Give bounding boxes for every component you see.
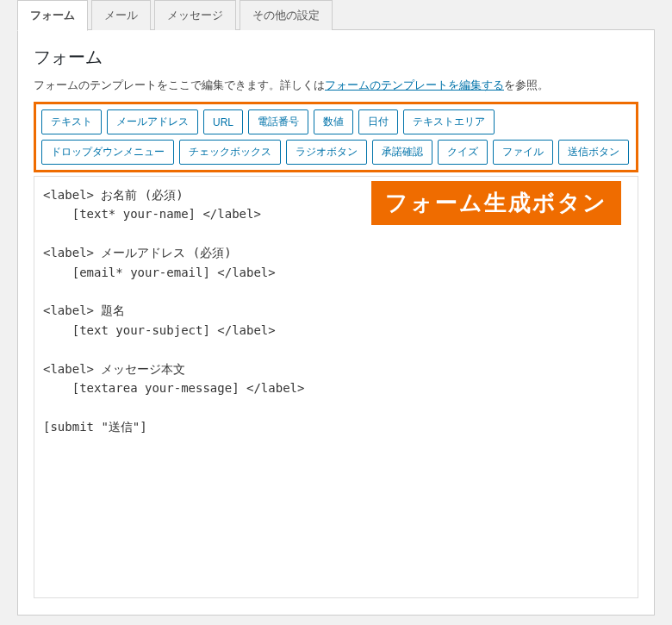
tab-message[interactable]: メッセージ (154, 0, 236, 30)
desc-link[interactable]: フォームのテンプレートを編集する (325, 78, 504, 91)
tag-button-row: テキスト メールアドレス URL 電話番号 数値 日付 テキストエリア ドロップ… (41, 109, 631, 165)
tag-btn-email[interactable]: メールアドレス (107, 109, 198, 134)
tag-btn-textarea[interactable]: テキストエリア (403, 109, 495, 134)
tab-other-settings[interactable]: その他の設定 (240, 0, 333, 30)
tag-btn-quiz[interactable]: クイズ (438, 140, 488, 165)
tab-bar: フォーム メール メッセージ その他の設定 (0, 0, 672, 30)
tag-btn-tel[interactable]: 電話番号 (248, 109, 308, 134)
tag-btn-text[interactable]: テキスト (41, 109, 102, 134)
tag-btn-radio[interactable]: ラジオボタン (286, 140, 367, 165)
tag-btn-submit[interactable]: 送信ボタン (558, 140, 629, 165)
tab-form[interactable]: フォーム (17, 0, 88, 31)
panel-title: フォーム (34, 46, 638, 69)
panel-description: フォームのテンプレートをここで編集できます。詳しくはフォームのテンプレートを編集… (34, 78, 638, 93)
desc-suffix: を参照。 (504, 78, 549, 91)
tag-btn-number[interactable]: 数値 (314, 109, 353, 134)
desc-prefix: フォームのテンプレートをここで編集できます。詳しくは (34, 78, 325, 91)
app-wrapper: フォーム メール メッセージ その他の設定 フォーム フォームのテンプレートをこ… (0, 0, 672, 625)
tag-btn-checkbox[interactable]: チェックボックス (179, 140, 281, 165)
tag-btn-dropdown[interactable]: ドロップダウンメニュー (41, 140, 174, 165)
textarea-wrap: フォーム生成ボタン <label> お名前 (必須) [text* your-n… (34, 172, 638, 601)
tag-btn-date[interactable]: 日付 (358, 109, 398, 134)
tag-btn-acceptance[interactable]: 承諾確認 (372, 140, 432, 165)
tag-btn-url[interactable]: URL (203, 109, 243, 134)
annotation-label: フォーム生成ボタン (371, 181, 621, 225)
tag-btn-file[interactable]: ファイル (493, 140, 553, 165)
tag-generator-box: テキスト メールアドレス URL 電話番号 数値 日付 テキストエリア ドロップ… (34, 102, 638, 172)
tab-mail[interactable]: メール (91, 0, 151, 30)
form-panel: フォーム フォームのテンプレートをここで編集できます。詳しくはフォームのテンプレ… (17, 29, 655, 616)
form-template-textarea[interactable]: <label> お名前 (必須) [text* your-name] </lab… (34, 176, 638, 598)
━━━━━━━━
DIRECTIONS: Could you output the entire listing verbatim while omitting its pictures?

SOLUTION TO THE PROBLEM:
Give bounding boxes for every component you see.
tab-message[interactable]: メッセージ (154, 0, 236, 30)
desc-link[interactable]: フォームのテンプレートを編集する (325, 78, 504, 91)
tag-button-row: テキスト メールアドレス URL 電話番号 数値 日付 テキストエリア ドロップ… (41, 109, 631, 165)
tag-btn-email[interactable]: メールアドレス (107, 109, 198, 134)
tag-btn-textarea[interactable]: テキストエリア (403, 109, 495, 134)
tab-other-settings[interactable]: その他の設定 (240, 0, 333, 30)
tag-btn-quiz[interactable]: クイズ (438, 140, 488, 165)
tab-bar: フォーム メール メッセージ その他の設定 (0, 0, 672, 30)
tag-btn-tel[interactable]: 電話番号 (248, 109, 308, 134)
tag-btn-text[interactable]: テキスト (41, 109, 102, 134)
tag-btn-radio[interactable]: ラジオボタン (286, 140, 367, 165)
tag-btn-submit[interactable]: 送信ボタン (558, 140, 629, 165)
tab-form[interactable]: フォーム (17, 0, 88, 31)
panel-title: フォーム (34, 46, 638, 69)
panel-description: フォームのテンプレートをここで編集できます。詳しくはフォームのテンプレートを編集… (34, 78, 638, 93)
desc-suffix: を参照。 (504, 78, 549, 91)
tag-btn-number[interactable]: 数値 (314, 109, 353, 134)
desc-prefix: フォームのテンプレートをここで編集できます。詳しくは (34, 78, 325, 91)
app-wrapper: フォーム メール メッセージ その他の設定 フォーム フォームのテンプレートをこ… (0, 0, 672, 625)
tag-btn-checkbox[interactable]: チェックボックス (179, 140, 281, 165)
tag-btn-dropdown[interactable]: ドロップダウンメニュー (41, 140, 174, 165)
textarea-wrap: フォーム生成ボタン <label> お名前 (必須) [text* your-n… (34, 172, 638, 601)
tag-btn-date[interactable]: 日付 (358, 109, 398, 134)
tag-btn-acceptance[interactable]: 承諾確認 (372, 140, 432, 165)
tag-btn-url[interactable]: URL (203, 109, 243, 134)
annotation-label: フォーム生成ボタン (371, 181, 621, 225)
tag-btn-file[interactable]: ファイル (493, 140, 553, 165)
tag-generator-box: テキスト メールアドレス URL 電話番号 数値 日付 テキストエリア ドロップ… (34, 102, 638, 172)
tab-mail[interactable]: メール (91, 0, 151, 30)
form-panel: フォーム フォームのテンプレートをここで編集できます。詳しくはフォームのテンプレ… (17, 29, 655, 616)
form-template-textarea[interactable]: <label> お名前 (必須) [text* your-name] </lab… (34, 176, 638, 598)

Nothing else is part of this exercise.